Among the candidate blood indicators, serum IgG and IgM detected by ELISA had the best consistency and validity when compared with standard RNA detection; these indicators can be used as potential preliminary screening tools to identify those who should undergo nucleic acid detection in laboratories without RNA detection abilities or as a supplement to RNA detection.
严重急性呼吸综合征冠状病毒 2(SARS-CoV-2)感染已成为国际关注的公共卫生紧急事件。

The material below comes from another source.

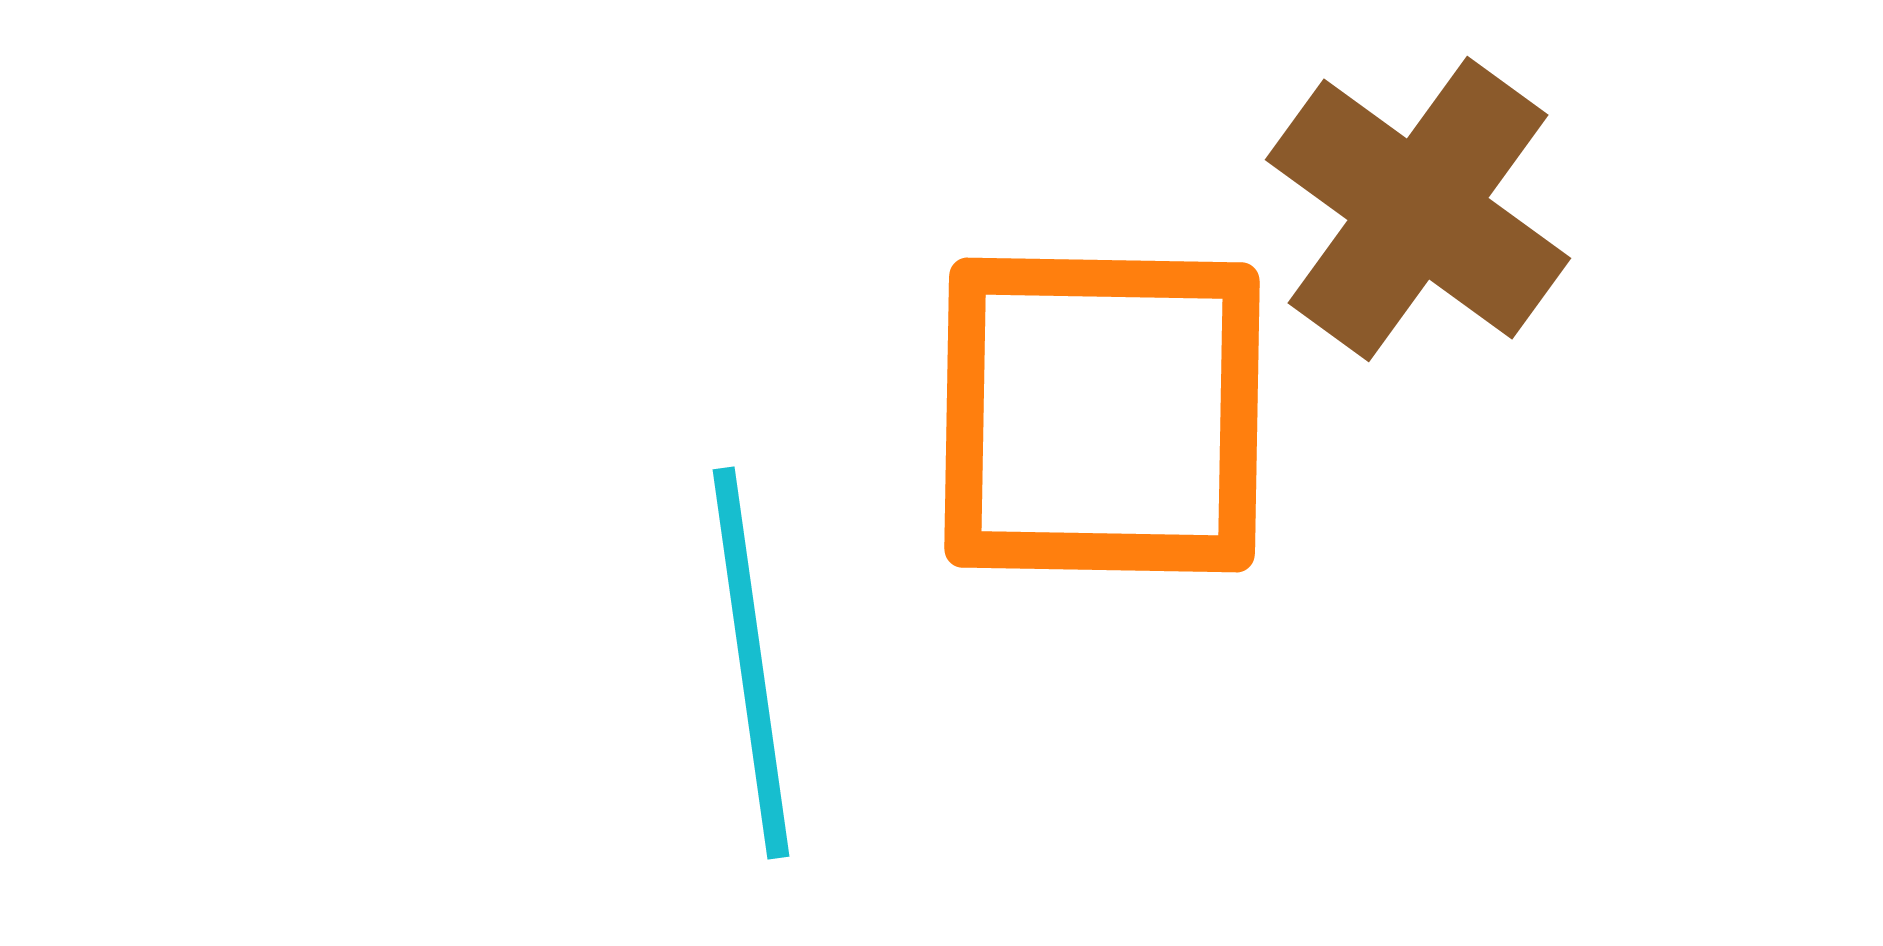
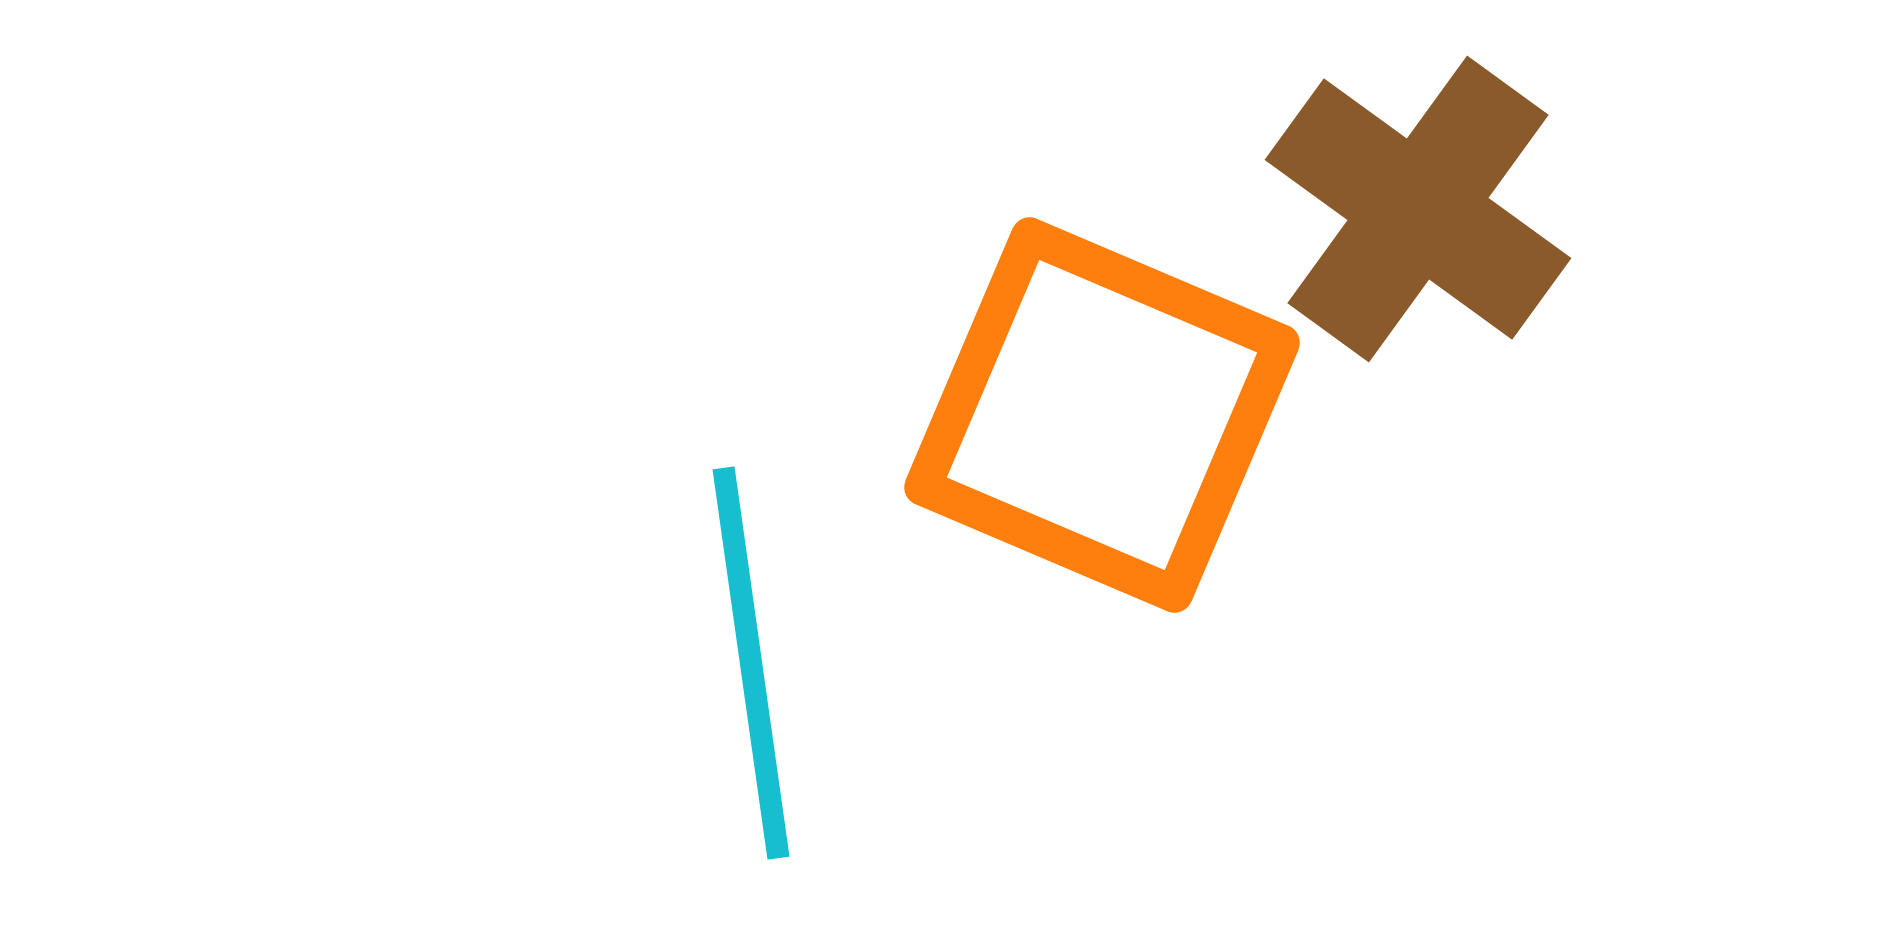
orange square: rotated 22 degrees clockwise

SARS-CoV-2 RNA 检测是 2019 年冠状病毒病(COVID-19)的诊断标准。然而,RNA 检测有许多局限性,例如耗时且成本高,并且必须在专门的实验室进行。病毒抗体检测是筛查多种病毒的常规方法,但有关 SARS-CoV-2 抗体检测的数据有限。
采集遵义医科大学附属医院和遵义市第四人民医院隔离观察科 67 例疑似 SARS-CoV-2 感染患者的咽拭子和血液。实时 PCR 检测咽拭子样本中的 SARS-CoV-2 RNA。采用酶联免疫吸附试验(ELISA)和金免疫层析试验(GICA)检测血清中的 SARS-CoV-2 IgG/IgM。采用免疫比浊法检测 C 反应蛋白,分别计数和计算白细胞、中性粒细胞百分比和淋巴细胞百分比。记录所有患者的临床症状、年龄和生活习惯(吸烟和饮酒)。采用 SPSS 19 版进行数据分析。采用 t 检验和 χ2 检验进行组间比较;采用 Kappa 系数分析与检测结果的相关性。采用 logistic 回归分析优势比(OR)和校正 OR 值。P<0.05 为差异有统计学意义。
本研究共纳入 67 例患者,其中 26 例为 SARS-CoV-2 RNA 阳性。GICA IgM 灵敏度为 50.9%(13/26),特异度为 90.2%(37/41)。ELISA IgM 灵敏度为 76.9%(20/26),特异度为 90.2%(37/41)。ELISA IgG 灵敏度为 76.9%(20/26),特异度为 95.1%(39/41)。RNA 检测与 ELISA IgG、ELISA IgM 和 GICA IgM 结果的 Kappa 系数分别为 0.741(P<0.01)、0.681(P<0.01)和 0.430(P<0.01)。
在候选血液指标中,酶联免疫吸附试验检测的血清 IgG 和 IgM 与标准 RNA 检测的一致性和有效性最佳;这些指标可作为实验室无 RNA 检测能力时进行核酸检测的潜在初步筛查工具,或作为 RNA 检测的补充。